Eine private Unterhaltung aus dem Schlafzimmer mit fremden Menschen teilen? Oder noch schlimmer: mit Arbeitskollegen? Ein Albtraum, der für Benutzer von Amazons Sprachassistent Alexa letztes Jahr Realität wurde.
Der Lautsprecher namens «Echo», der Auskunft über das Wetter gibt oder sagt, welche Termine anstehen – der aber auch permanent lauscht, was im Haus gesprochen wird –, hatte im vergangenen Jahr einige äusserst unangenehme Datenpannen. Wie sich nun herausstellt, war das jedoch nicht das grösste Problem des Amazon-Geräts. Denn: Hacker konnten sich über eine Schwachstelle in der ersten Generation des Lautsprechers Zugriff auf das Netzwerk verschaffen, in dem er eingeklinkt ist. Über das Einfallstor stand der Weg zu Passwörtern und anderen Daten der Opfer offen. Das zeigten nun Experten der IT-Sicherheitsfirma Eset im slowakischen Bratislava. Auf deren Hinweis hat Amazon reagiert – und die Lücke für 7 Millionen betroffene Geräte geschlossen.
Eset ist eines der führenden Unternehmen im Bereich der Sicherheit im Internet in Europa. Jedes Jahr lädt die Firma Journalisten aus der ganzen Welt an ihren Hauptsitz in der Slowakei. Geradezu dramatisch ist, wie rasant sich die Bedrohungslage im Internet verschärft: Vor drei Jahren warnten die Experten noch vor 1000 neuen Viren, die täglich ihren Weg ins Internet finden. Diese Zahl ist mittlerweile auf 300 000 gestiegen. Grund genug, sich die neuen Gefahren in einer immer dichter vernetzten Welt einmal genauer anzusehen.
Die grösste Bedrohung beginnt für Miroslav Trnka ganz weit oben. Immer mehr Regierungen bauten Abteilungen für regelrechte Cyber-Kriege auf. «Schadsoftware wird heute verstärkt von Regierungsbehörden und auch vom Militär produziert», sagt Trnka zur «Schweiz am Wochenende». Der 58-Jährige entdeckte Ende der 80er Jahre gemeinsam mit seinem Kollegen Peter Pasko den ersten Computervirus überhaupt. Nach dem Fall des Eisernen Vorhangs gründeten sie Eset in Bratislava. Heute ist die Firma 1800 Mitarbeiter stark – und Trnka der fünftreichste Slowake.
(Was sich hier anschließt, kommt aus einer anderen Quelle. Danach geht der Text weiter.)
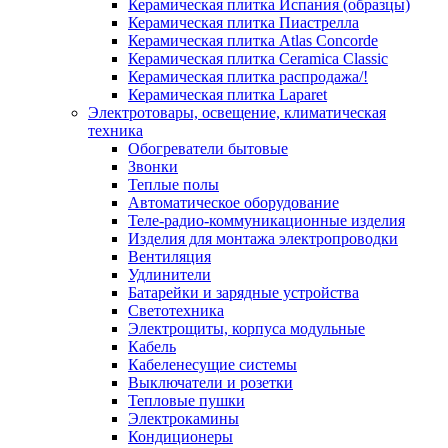
Керамическая плитка Испания (образцы)
Керамическая плитка Пиастрелла
Керамическая плитка Atlas Concorde
Керамическая плитка Ceramica Classic
Керамическая плитка распродажа/!
Керамическая плитка Laparet
Электротовары, освещение, климатическая
техника
Обогреватели бытовые
Звонки
Теплые полы
Автоматическое оборудование
Теле-радио-коммуникационные изделия
Изделия для монтажа электропроводки
Вентиляция
Удлинители
Батарейки и зарядные устройства
Светотехника
Электрощиты, корпуса модульные
Кабель
Кабеленесущие системы
Выключатели и розетки
Тепловые пушки
Электрокамины
Кондиционеры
Auch «Fake News» seien Bestandteil dieser neuen, hybriden Kriege, so Trnka.
Eset, zu dessen Eigentümern Trnka noch immer gehört, jagt Cyberkriminelle auch auf dieser, von Regierungen bespielten Ebene. So heftete sich ein Eset-Experte an die Fersen der Hacker-Gruppe «The Dukes», alias «Cozy Bear», die im Vorfeld der letzten amerikanischen Präsidentschaftswahlen in die Server der Demokratischen Partei eingedrungen waren. Sicherheitsbehörden verorten die Hacker beim russischen Geheimdienst. Seit dem Angriff auf die Demokraten war die Gruppe nicht mehr in Erscheinung getreten. Eset wies nun allerdings nach, dass die «Dukes» weiter aktiv sind: Angriffe auf die Aussenministerien zweier Staaten in Osteuropa sowie eines EU-Staates gehen demnach auf ihr Konto.
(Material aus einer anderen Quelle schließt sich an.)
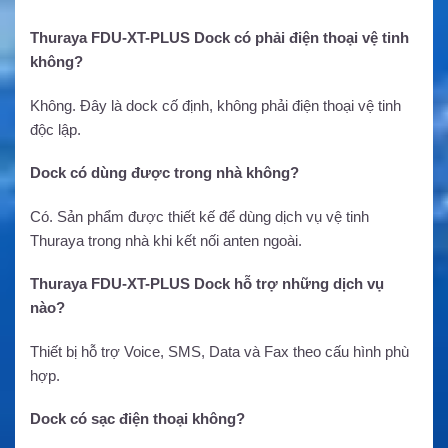
Thuraya FDU-XT-PLUS Dock có phải điện thoại vệ tinh
không?
Không. Đây là dock cố định, không phải điện thoại vệ tinh
độc lập.
Dock có dùng được trong nhà không?
Có. Sản phẩm được thiết kế để dùng dịch vụ vệ tinh
Thuraya trong nhà khi kết nối anten ngoài.
Thuraya FDU-XT-PLUS Dock hỗ trợ những dịch vụ
nào?
Thiết bị hỗ trợ Voice, SMS, Data và Fax theo cấu hình phù
hợp.
Dock có sạc điện thoại không?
Internetfähige Geräte fluten zunehmend Büros, Fabriken und private Haushalte. Viele davon erleichtern unseren Alltag durchaus. Dass immer mehr von ihnen mit Mikrofonen und Kameras ausgestattet sind, schafft indes auch neue Geschäftsmodelle für Kriminelle. Ein perfides Beispiel, wie Hacker unsere Alltagstechnologie kapern und zu Spionagewaffen umfunktionieren können, zeigte in Bratislava Ondrej Kubovic. Der Eset-Forscher beschäftigt sich mit «Sextortion»-Kampagnen. Dabei versuchen Angreifer, ihre Opfer mit einschlägigen Videos zu erpressen, die angeblich in deren Besitz seien. Um zu verhindern, dass kompromittierendes Material an die Öffentlichkeit gelangt, sollen die Opfer Geld auf ein Bitcoin-Konto einzahlen, heisst es in den Erpresser-Mails. Einige Kampagnen sind für unbedarfte Nutzer so furchteinflössend, dass tatsächlich bezahlt wird. Als Kubovic stichprobenartig Bitcoin-Konten von Erpressern filzte, staunte er nicht schlecht: Von 57 Konten habe auf fast zwei Drittel tatsächlich Geld gelegen. Insgesamt 6,5 Bitcoins. Beim aktuellen Wechselkurs der Crypto-Währung sind das rund 50 000 Franken.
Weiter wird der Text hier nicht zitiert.